#### ASSIGNMENT:
There is a line containing "The width and height of the screenshot is (545, 2576)." in the entries below. Repeat that line and every line after it exactly, and nothing more.

-------- EXTRACTED INFORMATION --------

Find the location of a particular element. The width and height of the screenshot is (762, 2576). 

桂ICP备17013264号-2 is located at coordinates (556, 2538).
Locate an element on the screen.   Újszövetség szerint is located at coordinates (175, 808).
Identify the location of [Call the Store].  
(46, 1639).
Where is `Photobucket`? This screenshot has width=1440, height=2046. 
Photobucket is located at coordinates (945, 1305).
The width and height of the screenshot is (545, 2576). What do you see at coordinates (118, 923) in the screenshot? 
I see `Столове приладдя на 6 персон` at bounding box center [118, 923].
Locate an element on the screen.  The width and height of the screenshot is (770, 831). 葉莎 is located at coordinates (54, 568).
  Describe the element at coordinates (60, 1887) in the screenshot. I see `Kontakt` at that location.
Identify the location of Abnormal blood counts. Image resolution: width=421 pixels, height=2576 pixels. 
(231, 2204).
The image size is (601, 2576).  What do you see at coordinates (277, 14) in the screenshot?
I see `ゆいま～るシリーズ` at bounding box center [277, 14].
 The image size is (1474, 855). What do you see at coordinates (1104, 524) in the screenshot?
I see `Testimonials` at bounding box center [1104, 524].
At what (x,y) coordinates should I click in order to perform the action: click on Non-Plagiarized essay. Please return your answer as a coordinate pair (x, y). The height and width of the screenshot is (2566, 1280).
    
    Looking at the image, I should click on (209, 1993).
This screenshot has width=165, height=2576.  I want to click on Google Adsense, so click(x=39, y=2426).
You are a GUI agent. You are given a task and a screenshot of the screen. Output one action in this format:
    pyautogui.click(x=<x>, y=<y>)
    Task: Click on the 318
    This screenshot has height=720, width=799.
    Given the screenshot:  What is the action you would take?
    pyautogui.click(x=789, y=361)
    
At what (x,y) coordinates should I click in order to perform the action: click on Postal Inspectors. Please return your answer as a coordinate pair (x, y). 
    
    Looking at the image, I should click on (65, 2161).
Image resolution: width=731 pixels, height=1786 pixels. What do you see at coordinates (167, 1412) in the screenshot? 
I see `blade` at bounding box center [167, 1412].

--------

#### SOLUTION:
The width and height of the screenshot is (545, 2576). What do you see at coordinates (118, 923) in the screenshot? 
I see `Столове приладдя на 6 персон` at bounding box center [118, 923].
Locate an element on the screen.  The width and height of the screenshot is (770, 831). 葉莎 is located at coordinates (54, 568).
  Describe the element at coordinates (60, 1887) in the screenshot. I see `Kontakt` at that location.
Identify the location of Abnormal blood counts. Image resolution: width=421 pixels, height=2576 pixels. 
(231, 2204).
The image size is (601, 2576).  What do you see at coordinates (277, 14) in the screenshot?
I see `ゆいま～るシリーズ` at bounding box center [277, 14].
 The image size is (1474, 855). What do you see at coordinates (1104, 524) in the screenshot?
I see `Testimonials` at bounding box center [1104, 524].
At what (x,y) coordinates should I click in order to perform the action: click on Non-Plagiarized essay. Please return your answer as a coordinate pair (x, y). The height and width of the screenshot is (2566, 1280).
    
    Looking at the image, I should click on (209, 1993).
This screenshot has width=165, height=2576.  I want to click on Google Adsense, so click(x=39, y=2426).
You are a GUI agent. You are given a task and a screenshot of the screen. Output one action in this format:
    pyautogui.click(x=<x>, y=<y>)
    Task: Click on the 318
    This screenshot has height=720, width=799.
    Given the screenshot:  What is the action you would take?
    pyautogui.click(x=789, y=361)
    
At what (x,y) coordinates should I click in order to perform the action: click on Postal Inspectors. Please return your answer as a coordinate pair (x, y). 
    
    Looking at the image, I should click on (65, 2161).
Image resolution: width=731 pixels, height=1786 pixels. What do you see at coordinates (167, 1412) in the screenshot? 
I see `blade` at bounding box center [167, 1412].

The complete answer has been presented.